Quali sono i principali progressi compiuti per diagnosticare e trattare la patologia? 

“Innanzitutto si si è scoperta la possibilità di diagnosticare l’Amiloidosi Cardiaca in un modo semplice e non invasivo – un tempo bisognava ricorrere alla biopsia cardiaca – grazie alla scintigrafia ossea e alla risonanza magnetica cardiaca. In secondo luogo è emerso che la Amiloidosi Cardiaca è causa nota di insufficienza cardiaca – i sintomi sono difficoltà di respiro, ridotta capacità di fare sforzi, gonfiore alle gambe – in una percentuale rilevante di persone che può arrivare anche al 15% più o meno dei pazienti con frazione di eiezione conservata, soprattutto persone abbastanza anziane, sopra i 70/75 anni.

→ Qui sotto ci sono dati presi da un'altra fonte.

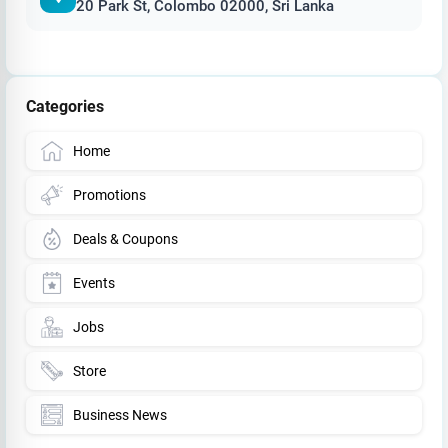
20 Park St, Colombo 02000, Sri Lanka
Categories
Home
Promotions
Deals & Coupons
Events
Jobs
Store
Business News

Infine è stata identificata una terapia specifica – già approvata e che si è dimostrata assolutamente efficace – con un farmaco, il Tafamidis, somministrabile per bocca, che uno studio internazionale coordinato dal professor Rapezzi di Bologna pubblicato nel 2018 sul New England Journal of Medicine, ha dimostrato poter ridurre le ospedalizzazioni per insufficienza cardiaca e migliorare anche la prognosi e quindi la qualità di vita dei pazienti. Per cui questo farmaco è entrato anche nelle Linee Guida come farmaco ideale per ridurre i sintomi di ospedalizzazione  cardiovascolari e la mortalità con l’indicazione di classe 1 cioè di un farmaco mandatorio che si deve impiegare nei pazienti con Amiloidosi TTR.

Ad oggi rappresenta il primo e unico trattamento autorizzato nell’Unione Europea per i pazienti con Amiloidosi TTR, per i quali, fino ad ora, le uniche opzioni terapeutiche erano limitate alla gestione dei sintomi e, in rari casi, al trapianto di cuore o di cuore e fegato. C’è un certo limite ad oggi dovuto al costo, ma è un aspetto che stiamo già superando. Altri farmaci sono oggi in studio, ad esempio per le forme genetiche, prevediamo quindi ulteriori progressi, ma già oggi, grazie a questa terapia, abbiamo a disposizione un trattamento specifico che può davvero rallentare la progressione della malattia”.